Ideally, the gifts we have to offer because of who we are would find their way into the life of the church. Ideally, the gifts we are able to offer would be gifts that came from the heart because they would come from inside us, not from a list of organizational needs. They would come from our various wrestlings with God or with faith or from our successful or failed attempts, our successful and failed attempts to live lives of faith or of just plain humanness and where we have stumbled and so on. Ideally we would find ways to turn all of that or some of that into gifts to the church.

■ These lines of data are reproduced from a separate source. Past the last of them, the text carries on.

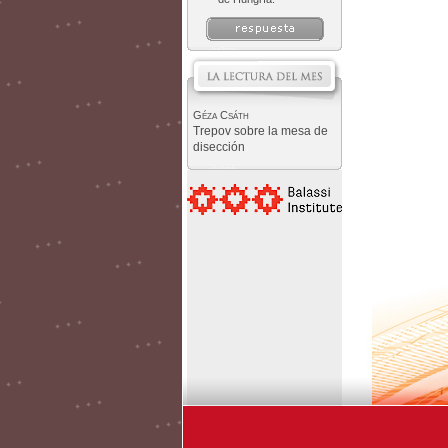
Géza Csáth
Trepov sobre la mesa de
disección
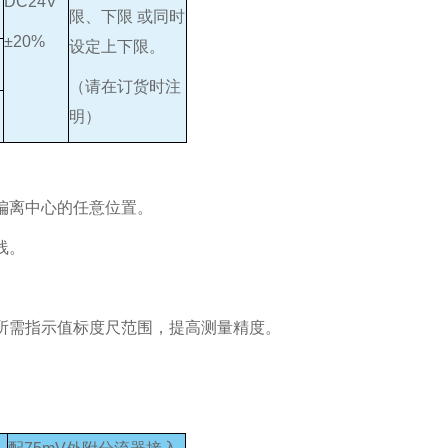
DC24V
限、下限 或同时
±20%
设定上下限。
（请在订货时注
明）
偏离中心的任意位置。
线。
所需指示值标度尺范围，提高测量精度。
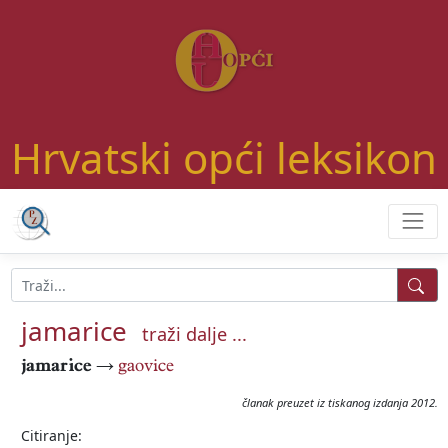
Hrvatski opći leksikon
jamarice
traži dalje ...
jamarice
→
gaovice
članak preuzet iz tiskanog izdanja 2012.
Citiranje:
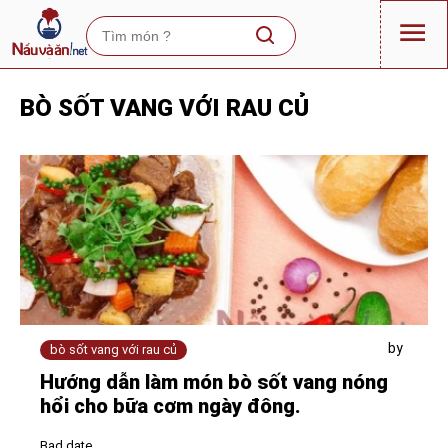
BÒ SỐT VANG VỚI RAU CỦ
by
bò sốt vang với rau củ
Hướng dẫn làm món bò sốt vang nóng
hổi cho bữa cơm ngày đông.
Bad date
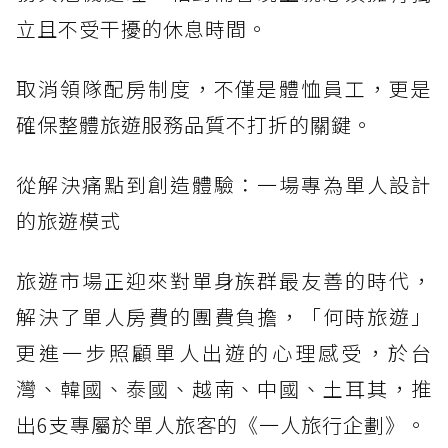
立且不受干擾的休息時間。
取消領隊配房制度，不僅是體恤員工，更是
確保整體旅遊服務品質不打折的關鍵。
從解決痛點到創造體驗：一場專為單人設計
的旅遊模式
旅遊市場正迎來對單身族群最友善的時代，
解決了單人房費的團費負擔，「何時旅遊」
更進一步照顧單人出遊的心理感受，於台
灣、韓國、泰國、越南、中國、土耳其，推
出6支專屬於單人旅客的《一人旅行企劃》。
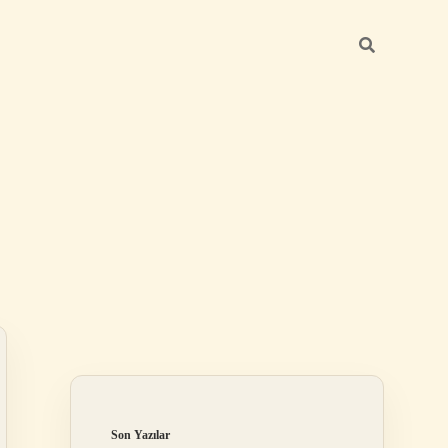
Sidebar
ilbet
Son Yazılar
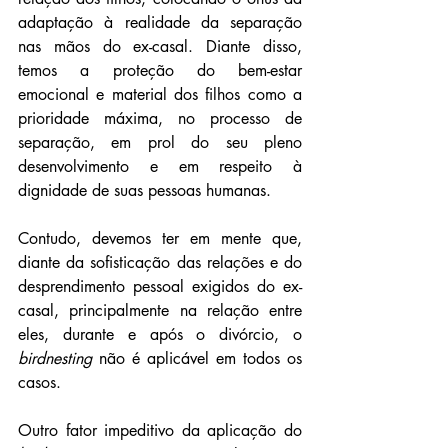
adaptação à realidade da separação 
nas mãos do ex-casal. Diante disso, 
temos a proteção do bem-estar 
emocional e material dos filhos como a 
prioridade máxima, no processo de 
separação, em prol do seu pleno 
desenvolvimento e em respeito à 
dignidade de suas pessoas humanas.
Contudo, devemos ter em mente que, 
diante da sofisticação das relações e do 
desprendimento pessoal exigidos do ex-
casal, principalmente na relação entre 
eles, durante e após o divórcio, o 
birdnesting
 não é aplicável em todos os 
casos.
Outro fator impeditivo da aplicação do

Just one specific comment in this regard. The woman in the story is referred to as a widow. I’m going to assume that this means she was carrying a major grief with her as an everyday part of her life. She had lost her partner at some point. I don’t know that for sure, that that was a grief. Maybe she was glad to get rid of him. But I’m choosing to think it was a grief, a lasting grief in her life. And I’m thinking that that grief was the source of the most valuable of the gifts the woman had to offer. If she gave what she had, as Jesus describes her doing, she gave from the well of her grief. She turned her grief into a gift, as we all have the opportunity to do. And indeed the gifts that come from our times of grief are almost always the most valuable gifts we have to offer. It’s only a matter of not hoarding them, a matter of not keeping them to ourselves.
Ideally, we would find a way for these gifts that come from our hearts, from who we are, we would find a way to share these gifts in the context of the church, sharing our stories, gaining and giving strength to each other. And of course in both quiet and public ways that does happen. One to one, in small groups, in public worship we make ourselves vulnerable to one another. At the same time we don’t live in an ideal world and we don’t belong to an ideal church and in the real world we sometimes settle for giving a gift that doesn’t particularly come from the heart but that does serve some particular need or purpose. None of what I have been saying this morning has much to do with pledges or committee work or the like, not much to do with it in a direct sense anyway. But it is the context for the pledges of money and time we bring today, because really we do not settle for gifts that don’t come from the heart. We may be only partially successful at it, but we continue to try to build a community of faith where there is a place for the gifts we each have to offer and where all gifts come from the heart. So long as we do that, we’ll be all right. Amen.